Menurut Aqila, ada beberapa penyesuaian yang bisa dilakukan agar kursus bahasa di wilayah tersebut semakin diminati. Pertama, amati pembelajaran saat ini. “Faktor-faktor apa yang menyebabkan kurangnya minat terhadap kursus bahasa di wilayah ini? Berapa jam kursusnya? Apa saja metode pembelajarannya? Apakah latar belakang peminat kursus tersebut terlalu sempit? Apakah publikasi kursus tersebut cukup masif? Ini dapat dirumuskan dengan melakukan wawancara singkat kepada mahasiswa kursus,” ujarnya. .
Aqila juga mengatakan bahwa adaptasi metode pembelajaran mutakhir dapat membuat kursus bahasa daerah menjadi lebih menyenangkan. “Misalnya dengan permainan kata, role play, kuis bahasa, bedah literasi, dan lain-lain,” ujarnya.
Ia menganjurkan untuk selalu mengevaluasi proses pembelajaran agar siswa merasa nyaman.

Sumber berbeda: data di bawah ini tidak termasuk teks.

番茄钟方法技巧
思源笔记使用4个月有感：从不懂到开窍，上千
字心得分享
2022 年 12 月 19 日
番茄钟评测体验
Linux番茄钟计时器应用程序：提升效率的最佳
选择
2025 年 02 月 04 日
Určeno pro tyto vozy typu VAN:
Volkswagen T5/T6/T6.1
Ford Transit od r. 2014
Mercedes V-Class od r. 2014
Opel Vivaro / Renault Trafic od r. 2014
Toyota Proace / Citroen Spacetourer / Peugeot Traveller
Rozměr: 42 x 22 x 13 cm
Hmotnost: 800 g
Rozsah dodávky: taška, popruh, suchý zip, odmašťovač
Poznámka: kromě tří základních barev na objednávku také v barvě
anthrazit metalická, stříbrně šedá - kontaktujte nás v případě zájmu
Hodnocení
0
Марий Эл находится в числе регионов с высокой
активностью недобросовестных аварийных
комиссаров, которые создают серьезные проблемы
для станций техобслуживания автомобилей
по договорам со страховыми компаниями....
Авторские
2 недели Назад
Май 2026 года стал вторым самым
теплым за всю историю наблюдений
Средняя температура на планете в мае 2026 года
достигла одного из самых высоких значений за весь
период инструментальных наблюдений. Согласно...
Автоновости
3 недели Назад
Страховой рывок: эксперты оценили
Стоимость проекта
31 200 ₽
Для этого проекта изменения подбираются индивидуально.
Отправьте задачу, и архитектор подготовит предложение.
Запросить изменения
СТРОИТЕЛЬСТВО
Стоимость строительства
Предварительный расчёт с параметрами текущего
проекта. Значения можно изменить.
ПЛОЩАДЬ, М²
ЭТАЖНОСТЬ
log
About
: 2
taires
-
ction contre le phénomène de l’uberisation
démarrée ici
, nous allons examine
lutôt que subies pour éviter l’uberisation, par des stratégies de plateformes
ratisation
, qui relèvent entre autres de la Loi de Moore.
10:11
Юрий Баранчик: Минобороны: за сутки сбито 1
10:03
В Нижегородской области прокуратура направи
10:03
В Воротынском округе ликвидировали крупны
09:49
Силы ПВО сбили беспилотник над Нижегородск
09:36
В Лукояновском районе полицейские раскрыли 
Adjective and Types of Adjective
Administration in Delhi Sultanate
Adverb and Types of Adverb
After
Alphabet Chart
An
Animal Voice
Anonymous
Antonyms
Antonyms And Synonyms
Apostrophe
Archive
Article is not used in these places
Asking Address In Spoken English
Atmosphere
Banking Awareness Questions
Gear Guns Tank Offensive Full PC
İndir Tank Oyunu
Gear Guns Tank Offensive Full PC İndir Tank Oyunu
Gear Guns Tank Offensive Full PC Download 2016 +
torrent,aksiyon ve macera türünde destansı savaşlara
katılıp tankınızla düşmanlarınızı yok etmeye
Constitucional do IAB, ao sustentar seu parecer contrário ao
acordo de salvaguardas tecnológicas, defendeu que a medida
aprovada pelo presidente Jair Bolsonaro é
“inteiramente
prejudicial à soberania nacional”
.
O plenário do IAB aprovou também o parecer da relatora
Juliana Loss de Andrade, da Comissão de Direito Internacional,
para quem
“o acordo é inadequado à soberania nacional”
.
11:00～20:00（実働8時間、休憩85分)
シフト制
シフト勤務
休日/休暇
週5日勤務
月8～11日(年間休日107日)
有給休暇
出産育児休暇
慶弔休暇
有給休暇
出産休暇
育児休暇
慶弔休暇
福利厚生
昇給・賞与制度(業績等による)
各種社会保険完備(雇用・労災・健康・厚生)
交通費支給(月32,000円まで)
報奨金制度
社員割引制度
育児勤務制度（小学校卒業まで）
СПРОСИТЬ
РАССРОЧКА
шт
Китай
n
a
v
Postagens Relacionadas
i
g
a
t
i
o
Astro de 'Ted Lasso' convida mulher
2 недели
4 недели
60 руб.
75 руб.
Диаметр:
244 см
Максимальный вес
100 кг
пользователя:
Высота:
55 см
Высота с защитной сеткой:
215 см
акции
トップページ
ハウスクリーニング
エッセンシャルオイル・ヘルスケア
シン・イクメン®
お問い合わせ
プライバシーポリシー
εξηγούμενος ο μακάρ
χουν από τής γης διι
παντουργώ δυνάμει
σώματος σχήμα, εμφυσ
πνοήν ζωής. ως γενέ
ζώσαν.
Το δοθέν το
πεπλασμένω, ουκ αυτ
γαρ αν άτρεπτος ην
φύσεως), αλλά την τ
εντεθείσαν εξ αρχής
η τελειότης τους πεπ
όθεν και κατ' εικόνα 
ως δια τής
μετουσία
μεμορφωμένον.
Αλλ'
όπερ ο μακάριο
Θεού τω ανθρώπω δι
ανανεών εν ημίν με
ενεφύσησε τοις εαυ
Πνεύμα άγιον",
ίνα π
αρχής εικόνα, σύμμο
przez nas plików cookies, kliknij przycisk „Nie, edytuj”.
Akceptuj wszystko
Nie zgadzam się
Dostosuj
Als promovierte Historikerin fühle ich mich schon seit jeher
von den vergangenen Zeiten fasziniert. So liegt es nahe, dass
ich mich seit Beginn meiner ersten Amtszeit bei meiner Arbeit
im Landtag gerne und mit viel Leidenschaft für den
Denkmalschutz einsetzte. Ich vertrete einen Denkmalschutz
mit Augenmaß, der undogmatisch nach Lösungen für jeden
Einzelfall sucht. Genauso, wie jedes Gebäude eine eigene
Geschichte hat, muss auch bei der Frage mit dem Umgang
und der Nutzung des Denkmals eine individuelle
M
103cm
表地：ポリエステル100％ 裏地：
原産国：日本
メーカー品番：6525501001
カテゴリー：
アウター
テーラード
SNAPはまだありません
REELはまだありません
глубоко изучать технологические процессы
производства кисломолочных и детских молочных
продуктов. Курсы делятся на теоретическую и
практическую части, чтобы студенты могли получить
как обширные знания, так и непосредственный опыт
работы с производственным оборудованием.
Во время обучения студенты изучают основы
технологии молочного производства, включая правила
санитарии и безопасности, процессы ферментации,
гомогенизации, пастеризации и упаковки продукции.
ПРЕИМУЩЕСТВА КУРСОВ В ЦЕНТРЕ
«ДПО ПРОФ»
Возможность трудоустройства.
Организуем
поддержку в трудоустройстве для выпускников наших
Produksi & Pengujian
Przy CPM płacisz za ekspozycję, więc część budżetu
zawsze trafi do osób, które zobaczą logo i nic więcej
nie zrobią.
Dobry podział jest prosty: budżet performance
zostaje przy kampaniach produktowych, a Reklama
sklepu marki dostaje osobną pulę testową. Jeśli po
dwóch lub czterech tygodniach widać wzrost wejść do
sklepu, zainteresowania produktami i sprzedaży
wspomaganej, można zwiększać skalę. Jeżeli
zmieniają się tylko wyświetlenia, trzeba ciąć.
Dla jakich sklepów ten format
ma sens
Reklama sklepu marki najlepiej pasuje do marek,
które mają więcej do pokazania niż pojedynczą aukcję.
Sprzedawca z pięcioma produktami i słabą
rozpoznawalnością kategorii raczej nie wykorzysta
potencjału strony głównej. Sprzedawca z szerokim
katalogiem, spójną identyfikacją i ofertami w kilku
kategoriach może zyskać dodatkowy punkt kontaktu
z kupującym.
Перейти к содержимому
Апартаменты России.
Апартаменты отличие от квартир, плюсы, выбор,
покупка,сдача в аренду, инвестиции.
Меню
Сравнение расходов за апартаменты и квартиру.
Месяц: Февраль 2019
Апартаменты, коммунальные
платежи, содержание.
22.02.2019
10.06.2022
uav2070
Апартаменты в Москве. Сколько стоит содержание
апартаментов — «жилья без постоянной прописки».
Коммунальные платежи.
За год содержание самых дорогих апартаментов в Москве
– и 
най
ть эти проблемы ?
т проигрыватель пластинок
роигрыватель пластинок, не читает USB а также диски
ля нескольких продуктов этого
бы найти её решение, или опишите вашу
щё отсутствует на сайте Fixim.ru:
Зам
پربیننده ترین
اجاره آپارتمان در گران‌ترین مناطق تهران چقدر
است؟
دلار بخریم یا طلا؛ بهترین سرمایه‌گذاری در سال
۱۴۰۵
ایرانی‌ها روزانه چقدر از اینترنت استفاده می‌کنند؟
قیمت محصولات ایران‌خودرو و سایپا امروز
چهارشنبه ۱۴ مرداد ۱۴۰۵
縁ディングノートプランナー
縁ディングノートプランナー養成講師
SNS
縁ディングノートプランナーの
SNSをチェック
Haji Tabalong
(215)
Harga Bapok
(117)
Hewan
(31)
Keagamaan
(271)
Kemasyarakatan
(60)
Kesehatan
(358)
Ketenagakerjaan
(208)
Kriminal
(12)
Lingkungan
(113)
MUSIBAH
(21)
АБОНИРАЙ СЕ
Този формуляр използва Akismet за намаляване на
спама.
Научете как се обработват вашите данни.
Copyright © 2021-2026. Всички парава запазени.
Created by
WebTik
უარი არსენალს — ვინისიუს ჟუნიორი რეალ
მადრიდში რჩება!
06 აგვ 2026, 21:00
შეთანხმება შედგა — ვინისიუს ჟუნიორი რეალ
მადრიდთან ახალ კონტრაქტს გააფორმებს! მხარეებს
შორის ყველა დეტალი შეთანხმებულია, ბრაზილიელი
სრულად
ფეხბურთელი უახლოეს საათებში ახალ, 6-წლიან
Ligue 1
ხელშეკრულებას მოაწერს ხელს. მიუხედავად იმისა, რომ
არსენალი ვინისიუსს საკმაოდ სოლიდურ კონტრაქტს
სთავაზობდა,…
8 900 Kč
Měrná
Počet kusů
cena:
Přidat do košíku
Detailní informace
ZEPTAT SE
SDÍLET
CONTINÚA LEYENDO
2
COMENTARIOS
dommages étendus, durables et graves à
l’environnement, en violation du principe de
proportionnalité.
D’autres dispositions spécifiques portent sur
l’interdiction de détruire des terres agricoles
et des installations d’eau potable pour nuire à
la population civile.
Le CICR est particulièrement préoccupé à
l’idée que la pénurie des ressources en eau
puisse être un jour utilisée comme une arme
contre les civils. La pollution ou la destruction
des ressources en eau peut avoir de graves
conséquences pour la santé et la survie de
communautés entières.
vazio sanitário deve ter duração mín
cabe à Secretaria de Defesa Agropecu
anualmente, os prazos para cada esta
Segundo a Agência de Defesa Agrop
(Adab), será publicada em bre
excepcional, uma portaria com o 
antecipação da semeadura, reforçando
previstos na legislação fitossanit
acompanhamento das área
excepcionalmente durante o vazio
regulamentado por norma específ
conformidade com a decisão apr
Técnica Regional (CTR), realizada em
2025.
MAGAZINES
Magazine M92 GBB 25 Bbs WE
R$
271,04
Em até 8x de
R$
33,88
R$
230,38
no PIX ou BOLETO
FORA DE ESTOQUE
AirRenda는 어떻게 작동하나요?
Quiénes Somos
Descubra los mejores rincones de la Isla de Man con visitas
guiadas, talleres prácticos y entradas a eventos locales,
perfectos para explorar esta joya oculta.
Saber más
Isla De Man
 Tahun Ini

Kemudian menyebarkan informasi mengenai tempat kursus pembelajaran bahasa di wilayah tersebut. “Berkolaborasi dengan pemerintah, pemangku kepentingan, dan penulis untuk menyasar seluruh generasi dan wilayah yang lebih luas,” ujarnya.
Masih dalam upaya meningkatkan minat terhadap bahasa daerah, Widi mengatakan buku pelajaran kelas bahasa yang disusun secara sistematis oleh para guru bisa menjadi cara lain dalam hal tersebut. “Kurikulum ini disiapkan untuk kelas tiga (Pada Waktu Tlatah),” ujarnya.
“Dengan demikian para peserta akan sangat terbantu untuk memahami bahasa Jawa secara utuh, karena dengan mempelajari bahasa tersebut kita juga mempelajari sikap budaya dan cara berpikir pemilik dan penutur bahasa tersebut.”
“Selain itu, desain materialnya kami buat semenarik mungkin”, lanjutnya. “Hal ini tidak lepas dari peran guru yaitu Dr. Karsono H. Saputra yang mampu membawakan kelas dengan cerita budaya Jawa.”
Di sisi lain, duta bahasa berupaya menghidupkan kembali bahasa daerah melalui program krida, kata Aqila. “Duta Bahasa DKI Jakarta khususnya telah mencanangkan beberapa program untuk meningkatkan kesadaran bahasa daerah di kalangan generasi muda,” ujarnya.
Aqila mengatakan, Duta Bahasa DKI Jakarta menggagas ruang pelestarian bahasa daerah melalui Eleanitza Cafetegi. “Kedai Kopi Multibahasa merupakan gerakan kolaborasi dengan kedai kopi sebagai sarana pemutakhiran aktif penggunaan bahasa daerah,” ujarnya.
“Dalam pelaksanaannya, seluruh tindakan transaksi jual beli di kafe tersebut akan menggunakan bahasa daerah,” lanjutnya. Selain itu, Duta Bahasa DKI Jakarta juga menyoroti bahasa daerah dengan penutur terbanyak di Jakarta dalam papan permainan augmented reality bertajuk ‘Pencarian Bahasa’.”
Menurut Aqila, program ini telah menjangkau lebih dari 400 siswa se-DKI Jakarta untuk bermain sambil belajar bahasa daerah. “Bahasa daerah merupakan identitas keberagaman dan wujud eksistensi budaya yang harus kita jaga,” ujarnya.
“Mari kita bergerak bersama, mari kita jaga dan selamatkan bahasa daerah!” Dia bertanya. “Jadilah teladan, jadilah pionir. Dimulai dari kita, dalam keseharian, bangga menggunakan bahasa daerah.”
Senada dengan hal tersebut, Widi mengatakan dengan adanya media sosial generasi muda dapat membuat konten berbahasa daerah dengan sangat cepat dan mudah dengan lingkup pengaruh yang “sangat baik”. “Saya sering melihat konten menarik dan menghibur dalam bahasa Jawa,” ujarnya.
“Dari situ perlahan-lahan kita bisa belajar bersama tentang pentingnya bahasa daerah dalam memperkuat jati diri dan kepribadian kita,” ujarnya.